For the material below, count each line where the string "Platform" appears, then return the total alone.

» **EXERCISE DATA**:
-.-.-

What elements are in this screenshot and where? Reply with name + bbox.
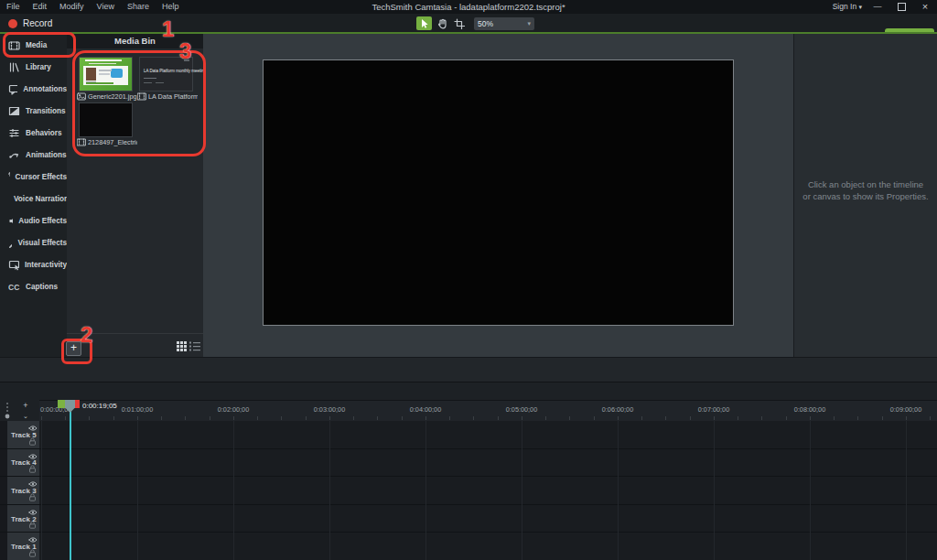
- sidebar-item-audio-effects[interactable]: Audio Effects: [0, 210, 67, 232]
- timeline-toolbar: − +: [0, 382, 937, 400]
- ruler-label: 0:05:00;00: [506, 405, 538, 414]
- menu-file[interactable]: File: [0, 0, 27, 14]
- eye-icon[interactable]: [28, 425, 38, 432]
- sidebar-item-transitions[interactable]: Transitions: [0, 100, 67, 122]
- sidebar-item-annotations[interactable]: Annotations: [0, 78, 67, 100]
- tools-sidebar: Media Library Annotations Transitions Be…: [0, 34, 67, 357]
- sliders-icon: [8, 127, 20, 139]
- lock-icon[interactable]: [28, 465, 37, 473]
- library-icon: [8, 61, 20, 73]
- timeline-ruler[interactable]: 0:00:00;00 0:01:00;00 0:02:00;00 0:03:00…: [0, 400, 937, 421]
- image-file-icon: [77, 92, 86, 101]
- close-button[interactable]: ×: [913, 0, 937, 14]
- track-content[interactable]: [39, 477, 937, 504]
- timeline-tracks: Track 5 Track 4 Track 3: [0, 421, 937, 560]
- track-content[interactable]: [39, 421, 937, 448]
- ruler-label: 0:01:00;00: [122, 405, 154, 414]
- motion-arrow-icon: [8, 149, 20, 161]
- menu-share[interactable]: Share: [121, 0, 156, 14]
- track-header[interactable]: Track 5: [7, 421, 39, 448]
- playhead-in-handle[interactable]: [58, 400, 65, 408]
- pan-tool-button[interactable]: [434, 16, 449, 30]
- sign-in-button[interactable]: Sign In ▾: [833, 0, 862, 14]
- sidebar-item-animations[interactable]: Animations: [0, 144, 67, 166]
- playhead-out-handle[interactable]: [75, 400, 80, 408]
- sidebar-item-voice-narration[interactable]: Voice Narration: [0, 188, 67, 210]
- ruler-ticks: [41, 416, 937, 420]
- media-item-caption: LA Data Platform...: [137, 92, 198, 101]
- cursor-icon: [419, 18, 429, 29]
- video-file-icon: [137, 92, 146, 101]
- track-content[interactable]: [39, 533, 937, 560]
- media-item-electric[interactable]: [79, 102, 133, 137]
- hand-icon: [436, 18, 447, 29]
- lock-icon[interactable]: [28, 521, 37, 529]
- media-item-caption: 2128497_Electric...: [77, 137, 137, 146]
- record-icon: [8, 19, 17, 28]
- track-header[interactable]: Track 4: [7, 449, 39, 477]
- sidebar-item-library[interactable]: Library: [0, 56, 67, 78]
- preview-canvas[interactable]: [263, 59, 734, 326]
- lock-icon[interactable]: [28, 549, 37, 557]
- sidebar-item-media[interactable]: Media: [0, 34, 67, 56]
- camtasia-window: File Edit Modify View Share Help TechSmi…: [0, 0, 937, 560]
- window-controls: — ×: [866, 0, 937, 14]
- grid-view-button[interactable]: [177, 341, 187, 351]
- media-bin-footer: [67, 333, 203, 358]
- eye-icon[interactable]: [28, 480, 38, 488]
- list-view-button[interactable]: [189, 341, 200, 351]
- canvas-area: [203, 34, 793, 357]
- eye-icon[interactable]: [28, 509, 38, 516]
- add-media-button[interactable]: +: [66, 341, 81, 356]
- menu-view[interactable]: View: [91, 0, 121, 14]
- sidebar-item-cursor-effects[interactable]: Cursor Effects: [0, 166, 67, 188]
- generic2201-thumbnail: [80, 58, 132, 91]
- track-height-slider[interactable]: [4, 402, 11, 420]
- record-bar: Record 50% ▾ Share: [0, 14, 937, 33]
- ruler-label: 0:02:00;00: [218, 405, 250, 414]
- media-item-caption: Generic2201.jpg: [77, 92, 137, 101]
- properties-panel: Click an object on the timeline or canva…: [793, 34, 937, 357]
- track-header[interactable]: Track 1: [7, 533, 39, 560]
- add-track-button[interactable]: +: [17, 402, 34, 411]
- collapse-tracks-button[interactable]: ⌄: [17, 412, 34, 421]
- minimize-button[interactable]: —: [866, 0, 889, 14]
- maximize-button[interactable]: [889, 0, 913, 14]
- speech-bubble-icon: [8, 83, 17, 95]
- captions-icon: CC: [8, 281, 20, 293]
- media-icon: [8, 39, 20, 51]
- media-item-la-data-platform[interactable]: LA Data Platform monthly meeting: [139, 57, 193, 92]
- lock-icon[interactable]: [28, 493, 37, 501]
- sidebar-item-visual-effects[interactable]: Visual Effects: [0, 232, 67, 253]
- sidebar-item-interactivity[interactable]: Interactivity: [0, 253, 67, 275]
- menu-modify[interactable]: Modify: [53, 0, 91, 14]
- track-content[interactable]: [39, 505, 937, 533]
- media-item-generic2201[interactable]: [79, 57, 133, 92]
- canvas-zoom-dropdown[interactable]: 50% ▾: [474, 17, 534, 30]
- media-bin-title: Media Bin: [67, 34, 203, 48]
- sidebar-item-captions[interactable]: CC Captions: [0, 275, 67, 297]
- speaker-icon: [8, 215, 13, 227]
- ruler-label: 0:09:00;00: [890, 405, 922, 414]
- crop-icon: [454, 18, 465, 29]
- ruler-label: 0:06:00;00: [602, 405, 634, 414]
- menu-edit[interactable]: Edit: [27, 0, 54, 14]
- menu-help[interactable]: Help: [156, 0, 186, 14]
- track-header[interactable]: Track 3: [7, 477, 39, 504]
- cursor-tool-button[interactable]: [416, 16, 432, 30]
- sidebar-item-behaviors[interactable]: Behaviors: [0, 122, 67, 144]
- lock-icon[interactable]: [28, 437, 37, 446]
- video-file-icon: [77, 138, 86, 146]
- svg-text:CC: CC: [8, 283, 19, 292]
- eye-icon[interactable]: [28, 536, 38, 544]
- transitions-icon: [8, 105, 20, 117]
- crop-tool-button[interactable]: [451, 16, 467, 30]
- track-header[interactable]: Track 2: [7, 505, 39, 533]
- title-bar: File Edit Modify View Share Help TechSmi…: [0, 0, 937, 14]
- eye-icon[interactable]: [28, 453, 38, 460]
- chevron-down-icon: ▾: [527, 20, 531, 27]
- maximize-icon: [898, 3, 906, 11]
- playhead-line[interactable]: [70, 400, 71, 560]
- playhead-time: 0:00:19;05: [82, 402, 117, 410]
- track-content[interactable]: [39, 449, 937, 477]
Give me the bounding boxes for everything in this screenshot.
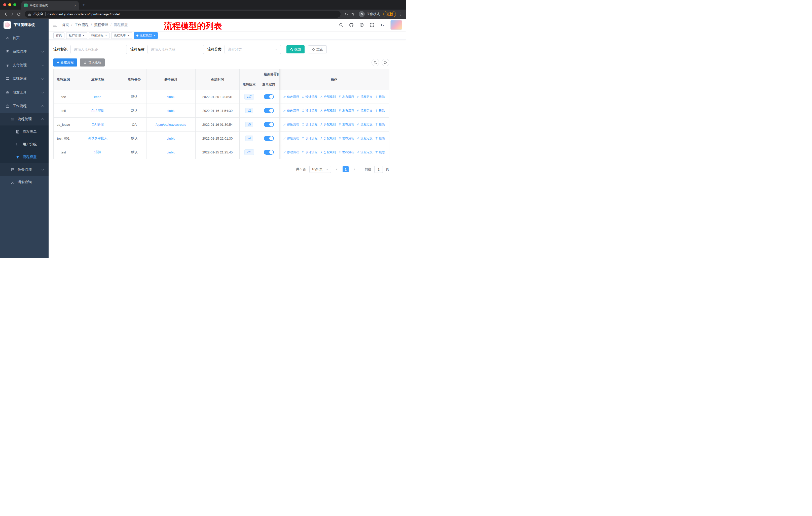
- tag-2[interactable]: 我的流程×: [89, 32, 110, 39]
- new-tab-button[interactable]: +: [82, 2, 85, 8]
- action-delete[interactable]: 删除: [375, 95, 385, 99]
- form-link[interactable]: biubiu: [167, 109, 175, 113]
- active-toggle[interactable]: [264, 136, 274, 141]
- form-link[interactable]: biubiu: [167, 137, 175, 140]
- breadcrumb-item[interactable]: 首页: [62, 23, 69, 27]
- process-name-link[interactable]: 测试多审批人: [88, 136, 108, 140]
- action-edit[interactable]: 修改流程: [283, 136, 299, 141]
- version-badge[interactable]: v2: [245, 108, 253, 113]
- action-design[interactable]: 设计流程: [301, 136, 317, 141]
- action-assign[interactable]: 分配规则: [320, 95, 336, 99]
- next-page-button[interactable]: [352, 166, 357, 172]
- page-size-select[interactable]: 10条/页: [309, 166, 331, 173]
- sidebar-item-workflow[interactable]: 工作流程: [0, 99, 49, 113]
- breadcrumb-item[interactable]: 流程管理: [94, 23, 108, 27]
- avatar[interactable]: [390, 20, 402, 30]
- category-select[interactable]: 流程分类: [225, 45, 281, 54]
- action-definition[interactable]: 流程定义: [357, 95, 373, 99]
- close-tag-icon[interactable]: ×: [127, 33, 129, 37]
- close-tag-icon[interactable]: ×: [105, 33, 107, 37]
- process-name-input[interactable]: [147, 45, 204, 54]
- form-link[interactable]: biubiu: [167, 151, 175, 154]
- back-icon[interactable]: [2, 11, 9, 18]
- tag-0[interactable]: 首页: [53, 32, 64, 39]
- action-definition[interactable]: 流程定义: [357, 136, 373, 141]
- active-toggle[interactable]: [264, 122, 274, 127]
- github-icon[interactable]: [349, 23, 354, 27]
- process-name-link[interactable]: 自己审批: [91, 109, 104, 112]
- action-assign[interactable]: 分配规则: [320, 123, 336, 127]
- import-process-button[interactable]: 导入流程: [80, 58, 105, 66]
- action-design[interactable]: 设计流程: [301, 123, 317, 127]
- close-window-button[interactable]: [3, 3, 6, 6]
- key-icon[interactable]: [343, 11, 350, 18]
- action-delete[interactable]: 删除: [375, 123, 385, 127]
- goto-page-input[interactable]: [374, 166, 383, 173]
- update-button[interactable]: 更新: [383, 11, 396, 17]
- form-link[interactable]: biubiu: [167, 95, 175, 99]
- bookmark-star-icon[interactable]: [350, 11, 356, 18]
- action-assign[interactable]: 分配规则: [320, 136, 336, 141]
- action-publish[interactable]: 发布流程: [338, 150, 354, 155]
- create-process-button[interactable]: + 新建流程: [53, 58, 77, 66]
- process-name-link[interactable]: OA 请假: [92, 123, 104, 126]
- sidebar-item-process-manage[interactable]: 流程管理: [0, 113, 49, 126]
- prev-page-button[interactable]: [334, 166, 340, 172]
- action-definition[interactable]: 流程定义: [357, 123, 373, 127]
- fontsize-icon[interactable]: TT: [380, 23, 385, 27]
- close-tag-icon[interactable]: ×: [83, 33, 85, 37]
- form-link[interactable]: /bpm/oa/leave/create: [155, 123, 186, 127]
- search-button[interactable]: 搜索: [286, 45, 304, 53]
- sidebar-item-infrastructure[interactable]: 基础设施: [0, 72, 49, 86]
- help-icon[interactable]: [359, 23, 364, 27]
- action-delete[interactable]: 删除: [375, 136, 385, 141]
- active-toggle[interactable]: [264, 108, 274, 113]
- sidebar-item-system[interactable]: 系统管理: [0, 45, 49, 58]
- fullscreen-icon[interactable]: [370, 23, 374, 27]
- sidebar-item-user-group[interactable]: 用户分组: [0, 138, 49, 151]
- hamburger-icon[interactable]: [53, 23, 57, 27]
- search-icon[interactable]: [339, 23, 343, 27]
- sidebar-item-home[interactable]: 首页: [0, 31, 49, 45]
- sidebar-item-process-model[interactable]: 流程模型: [0, 151, 49, 163]
- maximize-window-button[interactable]: [13, 3, 17, 6]
- breadcrumb-item[interactable]: 工作流程: [75, 23, 89, 27]
- active-toggle[interactable]: [264, 94, 274, 99]
- action-publish[interactable]: 发布流程: [338, 123, 354, 127]
- forward-icon[interactable]: [9, 11, 16, 18]
- sidebar-item-payment[interactable]: 支付管理: [0, 58, 49, 72]
- close-tab-icon[interactable]: ×: [74, 3, 76, 7]
- browser-tab[interactable]: 芋道管理系统 ×: [21, 1, 79, 9]
- action-edit[interactable]: 修改流程: [283, 95, 299, 99]
- action-definition[interactable]: 流程定义: [357, 150, 373, 155]
- reload-icon[interactable]: [16, 11, 22, 18]
- sidebar-item-process-form[interactable]: 流程表单: [0, 126, 49, 138]
- action-edit[interactable]: 修改流程: [283, 109, 299, 113]
- action-delete[interactable]: 删除: [375, 150, 385, 155]
- version-badge[interactable]: v21: [244, 150, 254, 155]
- action-design[interactable]: 设计流程: [301, 95, 317, 99]
- tag-1[interactable]: 租户管理×: [66, 32, 87, 39]
- sidebar-item-devtools[interactable]: 研发工具: [0, 86, 49, 99]
- action-assign[interactable]: 分配规则: [320, 150, 336, 155]
- sidebar-item-leave-query[interactable]: 请假查询: [0, 176, 49, 188]
- version-badge[interactable]: v17: [244, 94, 254, 100]
- minimize-window-button[interactable]: [8, 3, 11, 6]
- version-badge[interactable]: v4: [245, 136, 253, 141]
- action-definition[interactable]: 流程定义: [357, 109, 373, 113]
- action-publish[interactable]: 发布流程: [338, 136, 354, 141]
- reset-button[interactable]: 重置: [308, 45, 327, 53]
- action-publish[interactable]: 发布流程: [338, 95, 354, 99]
- action-publish[interactable]: 发布流程: [338, 109, 354, 113]
- process-key-input[interactable]: [70, 45, 127, 54]
- address-bar[interactable]: 不安全 dashboard.yudao.iocoder.cn/bpm/manag…: [25, 10, 341, 18]
- tag-4[interactable]: 流程模型×: [134, 32, 158, 39]
- action-edit[interactable]: 修改流程: [283, 150, 299, 155]
- action-design[interactable]: 设计流程: [301, 150, 317, 155]
- tag-3[interactable]: 流程表单×: [111, 32, 132, 39]
- action-design[interactable]: 设计流程: [301, 109, 317, 113]
- action-delete[interactable]: 删除: [375, 109, 385, 113]
- version-badge[interactable]: v5: [245, 122, 253, 127]
- toggle-search-button[interactable]: [372, 59, 379, 66]
- current-page-button[interactable]: 1: [343, 166, 349, 172]
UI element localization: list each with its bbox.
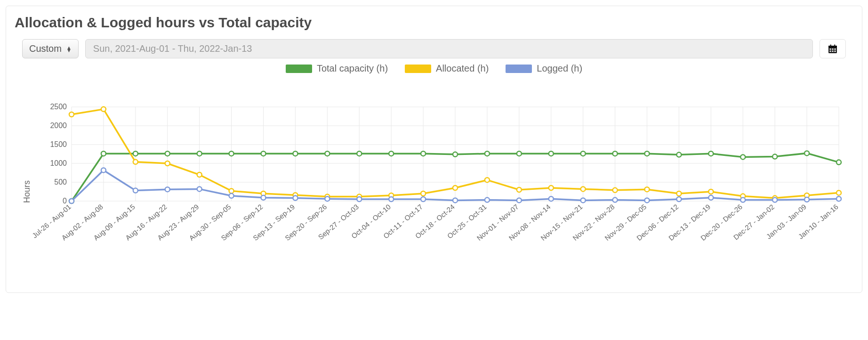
svg-point-75: [165, 151, 170, 156]
svg-point-134: [453, 198, 458, 202]
svg-text:2000: 2000: [50, 121, 67, 130]
svg-point-144: [772, 198, 777, 202]
svg-point-80: [325, 151, 330, 156]
svg-text:500: 500: [54, 178, 67, 186]
svg-point-101: [197, 172, 202, 177]
svg-rect-3: [834, 44, 835, 47]
svg-point-128: [261, 195, 266, 200]
svg-point-109: [453, 186, 458, 190]
svg-point-140: [645, 198, 650, 202]
svg-point-99: [133, 160, 138, 164]
svg-rect-5: [832, 49, 834, 50]
svg-point-122: [69, 199, 74, 203]
svg-point-126: [197, 186, 202, 191]
svg-point-108: [421, 191, 426, 196]
svg-rect-7: [830, 50, 831, 52]
svg-point-141: [676, 197, 681, 202]
svg-point-82: [389, 151, 394, 156]
svg-text:2500: 2500: [50, 103, 67, 111]
svg-point-114: [613, 188, 618, 193]
legend-label-total: Total capacity (h): [317, 63, 388, 74]
svg-point-138: [581, 198, 586, 202]
svg-point-123: [101, 168, 106, 172]
svg-point-95: [804, 151, 809, 155]
controls-row: Custom ▲▼ Sun, 2021-Aug-01 - Thu, 2022-J…: [22, 39, 846, 58]
svg-rect-2: [830, 44, 831, 47]
svg-point-97: [69, 112, 74, 117]
svg-point-131: [357, 197, 362, 202]
svg-text:1500: 1500: [50, 140, 67, 148]
svg-point-87: [549, 151, 554, 156]
svg-rect-1: [828, 46, 837, 48]
date-range-display[interactable]: Sun, 2021-Aug-01 - Thu, 2022-Jan-13: [85, 39, 813, 58]
chart-area: Hours 05001000150020002500Jul-26 - Aug-0…: [15, 102, 853, 281]
svg-point-100: [165, 161, 170, 166]
svg-point-98: [101, 107, 106, 112]
legend-label-allocated: Allocated (h): [436, 63, 489, 74]
range-select-label: Custom: [29, 43, 62, 54]
svg-point-121: [836, 190, 841, 195]
legend-swatch-total: [286, 65, 312, 73]
svg-rect-9: [835, 50, 836, 52]
svg-point-96: [836, 160, 841, 165]
calendar-icon: [827, 43, 838, 55]
svg-point-85: [485, 151, 490, 156]
svg-point-81: [357, 151, 362, 156]
legend-item-total[interactable]: Total capacity (h): [286, 63, 388, 74]
legend-label-logged: Logged (h): [537, 63, 582, 74]
page-title: Allocation & Logged hours vs Total capac…: [15, 15, 853, 31]
legend-swatch-logged: [506, 65, 532, 73]
y-axis-label: Hours: [22, 180, 32, 203]
svg-point-73: [101, 151, 106, 156]
svg-point-133: [421, 197, 426, 202]
svg-point-86: [517, 151, 522, 156]
svg-point-135: [485, 198, 490, 202]
svg-point-92: [708, 151, 713, 156]
line-chart: 05001000150020002500Jul-26 - Aug-01Aug-0…: [15, 102, 853, 281]
svg-point-125: [165, 187, 170, 192]
sort-icon: ▲▼: [66, 46, 72, 52]
svg-point-102: [229, 188, 234, 193]
svg-point-84: [453, 152, 458, 157]
svg-rect-8: [832, 50, 834, 52]
svg-text:1000: 1000: [50, 159, 67, 167]
svg-point-110: [485, 178, 490, 182]
svg-point-78: [261, 151, 266, 156]
calendar-button[interactable]: [820, 39, 846, 58]
svg-point-90: [645, 151, 650, 156]
svg-point-146: [836, 196, 841, 201]
svg-point-145: [804, 197, 809, 202]
svg-point-77: [229, 151, 234, 156]
svg-point-79: [293, 151, 297, 156]
legend: Total capacity (h) Allocated (h) Logged …: [15, 63, 853, 74]
svg-point-117: [708, 189, 713, 194]
svg-point-136: [517, 198, 522, 202]
svg-rect-4: [830, 49, 831, 50]
svg-point-116: [676, 191, 681, 196]
svg-point-124: [133, 188, 138, 193]
svg-point-132: [389, 197, 394, 202]
svg-point-111: [517, 187, 522, 192]
svg-point-130: [325, 196, 330, 201]
svg-point-93: [740, 154, 745, 159]
svg-point-139: [613, 198, 618, 202]
legend-swatch-allocated: [405, 65, 431, 73]
svg-point-137: [549, 196, 554, 201]
svg-point-83: [421, 151, 426, 156]
svg-point-91: [676, 153, 681, 157]
svg-point-88: [581, 151, 586, 156]
svg-point-113: [581, 186, 586, 191]
svg-point-143: [740, 198, 745, 202]
range-select[interactable]: Custom ▲▼: [22, 39, 79, 58]
legend-item-logged[interactable]: Logged (h): [506, 63, 582, 74]
svg-rect-6: [835, 49, 836, 50]
chart-card: Allocation & Logged hours vs Total capac…: [6, 6, 862, 293]
svg-point-89: [613, 151, 618, 156]
svg-point-127: [229, 194, 234, 198]
svg-point-112: [549, 186, 554, 190]
svg-point-74: [133, 151, 138, 156]
svg-point-94: [772, 154, 777, 159]
svg-point-76: [197, 151, 202, 156]
svg-point-115: [645, 187, 650, 192]
legend-item-allocated[interactable]: Allocated (h): [405, 63, 489, 74]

-.-.-

» **WRITTEN ANSWER**: 2